Battles are fought daily. Whether they be with guns, fists or words. Battles are fought. My battle was internal. It was fought inside my heart and mind. I spent 20 years of my life fighting between what I knew was socially acceptable and the irrational anxiety and fear that overtook my brain.
In elementary school, I was painfully shy. Walking into a crowd of people was like walking the plank. Death. School settings, however, were the worst social situation for me. My ideal day at school consisted of me sitting in the back corner, and not being called on by the teacher for anything. Attention was uncomfortable for me; it was painful and frightening. I once discussed this lightly with my fourth-grade teacher. She asked me why I never spoke during class. I told her that even though I had ideas to contribute, contributing during class was uncomfortable for me. She then told me advice that I would never forget, “Sometimes, you need to be uncomfortable, in order to get comfortable.”
Despite the discomfort I felt in social situations, I yearned to have the ability to speak to my peers, extended family members and participate in class. I wanted to talk with them in the hallways and in class. I wanted to pull them aside at a party and discuss topics like, the latest episode of The Bachelor or the newest fashion trend. Due to my yearning to have the ability to speak to my peers and not feel sick to my stomach when I did so, I became very down on myself.

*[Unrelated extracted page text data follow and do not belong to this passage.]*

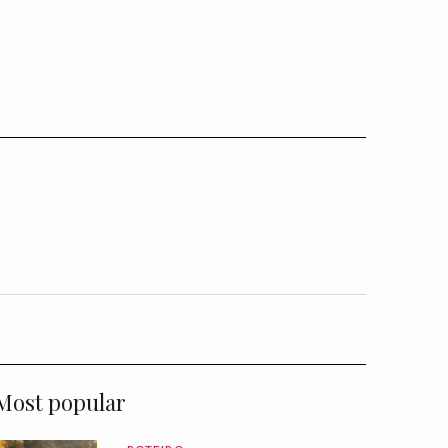
Most popular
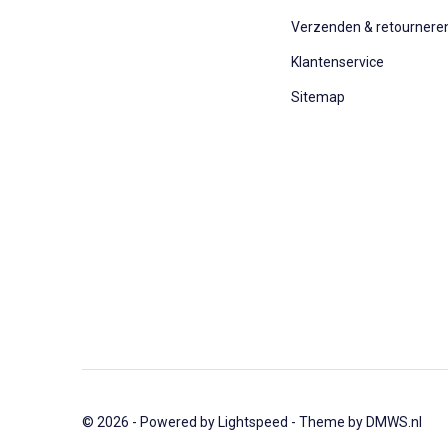
Verzenden & retournere
Klantenservice
Sitemap
© 2026 - Powered by
Lightspeed
- Theme by
DMWS.nl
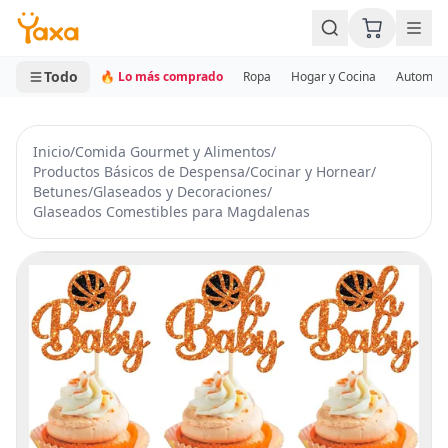
MINI CARRITO
0 productos
Todo
🔥 Lo más comprado
Ropa
Hogar y Cocina
Automotr
Inicio
/
Comida Gourmet y Alimentos
/
Productos Básicos de Despensa
/
Cocinar y Hornear
/
Betunes
/
Glaseados y Decoraciones
/
Glaseados Comestibles para Magdalenas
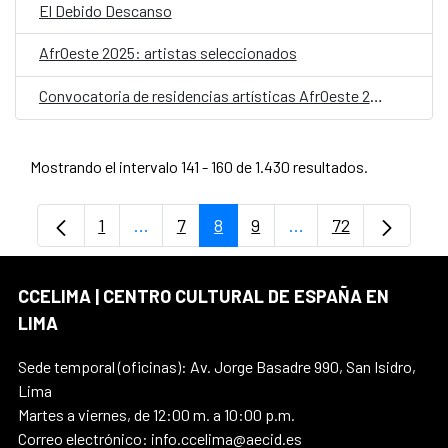
El Debido Descanso
AfrOeste 2025: artistas seleccionados
Convocatoria de residencias artísticas AfrOeste 2025
Mostrando el intervalo 141 - 160 de 1.430 resultados.
1
...
7
8
9
...
72
Página
Páginas intermedias Use TAB para despl
Página
Página
Página
Páginas intermedia
Página
CCELIMA | CENTRO CULTURAL DE ESPAÑA EN
LIMA
Sede temporal (oficinas): Av. Jorge Basadre 990, San Isidro,
Lima
Martes a viernes, de 12:00 m. a 10:00 p.m.
Correo electrónico: info.ccelima@aecid.es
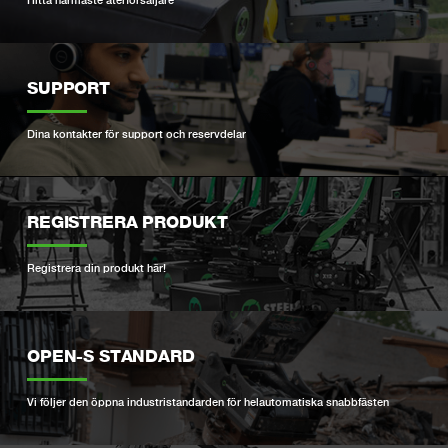
SUPPORT
Dina kontakter för support och reservdelar
REGISTRERA PRODUKT
Registrera din produkt här!
OPEN-S STANDARD
Vi följer den öppna industristandarden för helautomatiska snabbfästen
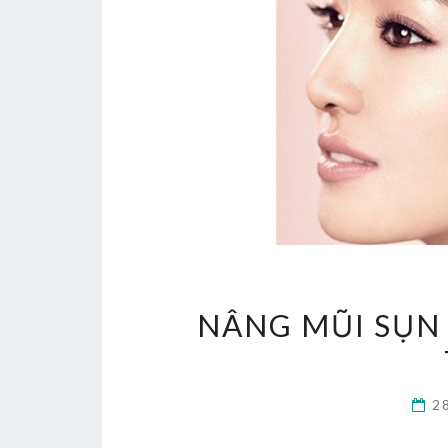
NÂNG MŨI SỤN
2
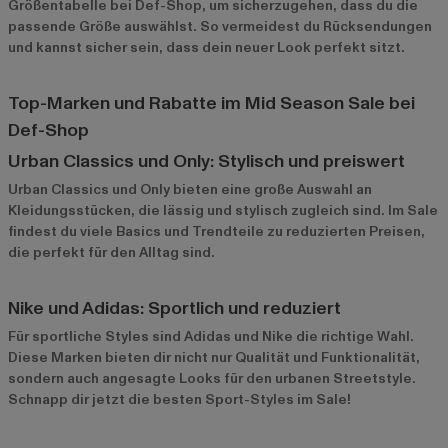
Größentabelle bei Def-Shop, um sicherzugehen, dass du die
passende Größe auswählst. So vermeidest du Rücksendungen
und kannst sicher sein, dass dein neuer Look perfekt sitzt.
Top-Marken und Rabatte im Mid Season Sale bei
Def-Shop
Urban Classics und Only: Stylisch und preiswert
Urban Classics
und
Only
bieten eine große Auswahl an
Kleidungsstücken, die lässig und stylisch zugleich sind. Im Sale
findest du viele Basics und Trendteile zu reduzierten Preisen,
die perfekt für den Alltag sind.
Nike und Adidas: Sportlich und reduziert
Für sportliche Styles sind
Adidas
und
Nike
die richtige Wahl.
Diese Marken bieten dir nicht nur Qualität und Funktionalität,
sondern auch angesagte Looks für den urbanen Streetstyle.
Schnapp dir jetzt die besten Sport-Styles im Sale!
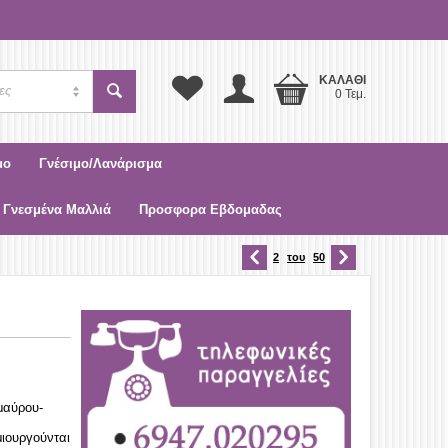
ΚΑΛΆΘΙ
ες
0 Τεμ.
μο
Γνέσιμο/Λανάρισμα
 Γνεσμένα Μαλλιά
Προσφορα Εβδομαδας
2
του
50
μαύρου-
ιουργούνται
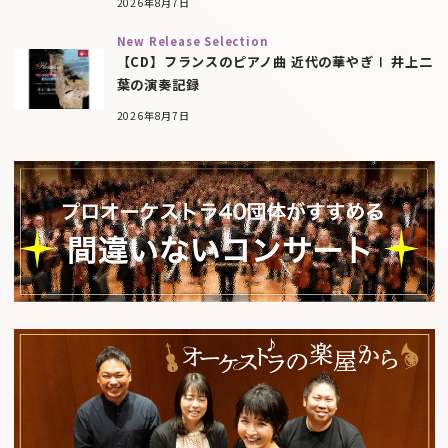
2026年8月7日
New Release Selection
【CD】フランスのピアノ曲 近代の華やぎⅠ 井上二
葉の演奏記録
2026年8月7日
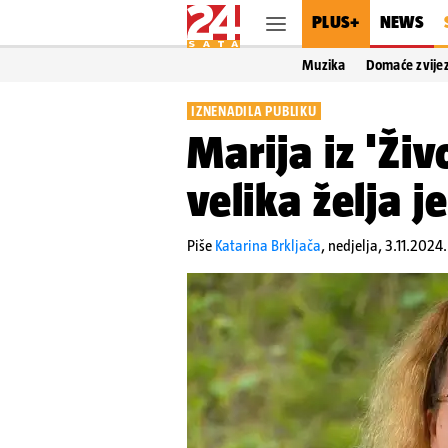
PLUS+
NEWS
Muzika
Domaće zvije
IZNENADILA PUBLIKU
Marija iz 'Živ
velika želja j
Piše
Katarina Brkljača
,
nedjelja, 3.11.2024.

My best friends could start a conversation with almost anyone and continue to talk to said person for what seemed like hours. I, on the other hand, couldn’t even muster up a “how are you?” half of the time. It became very frustrating. My reserved nature and my fear of attention in social situations made me become unnoticeable. I became just another oxygen-sucking body in the room. Classmates would often not talk to me, or see me, because I tried to hide from their attention. This was the biggest hardship of social anxiety. I wasn’t necessarily invisible, I just became overlooked.
My frustrations soon turned into insecurities. I became insecure about my shy nature, and I acquired a low self-esteem early in life. I tried for a few years to hide my insecurities behind sarcasm, top-brand clothing (for a junior high student) and make-up. However, this did not work. I was, much to my dismay, conducting myself the same way I had before; flying under the radar, avoiding social situations, not participating in class and feeling down on myself.
One morning, as I had finished getting ready for school, I paused for a moment before I exited the bathroom. As I stared at myself in the mirror, I saw past the clothing on my back and winged eyeliner. At that moment I realized I had had enough. After years of beating myself up for not living up to my social potential and for not loving myself for who I am, I became determined to change that.
Changing was hard. It is not easy to grow confidence and comfortable in social situations when being social is the cause of insecurities and discomfort. Since that life-changing decision I made before school that one day, I have learned a lot about myself, my reserved nature and self-confidence. Confidence does not come from clothing, or make-up. It comes from within.
I’ve spent many years growing out of myself to become happy and confident. The growing process was uncomfortable. But over the years I’ve learned to become comfortable in situations that I used to be uncomfortable in. After constantly reciting topics of conversation in my head, many tears, much practice, frustrating moments, and countless awkward conversations, I became comfortable and happy in social situations. I realized that to grow is to be unhappy, but we must grow to be happy.
More often than not, people do not give enough time nor attention to the battles that are fought within ourselves. We often look at external battles because they can be seen. Emotional and internal battles are invisible to an outsider. I am naturally shy and I have social anxiety. That is who I am. I have come so far in becoming comfortable in social situations that used to make me uncomfortable. But, despite my progress, I still have a long way to go.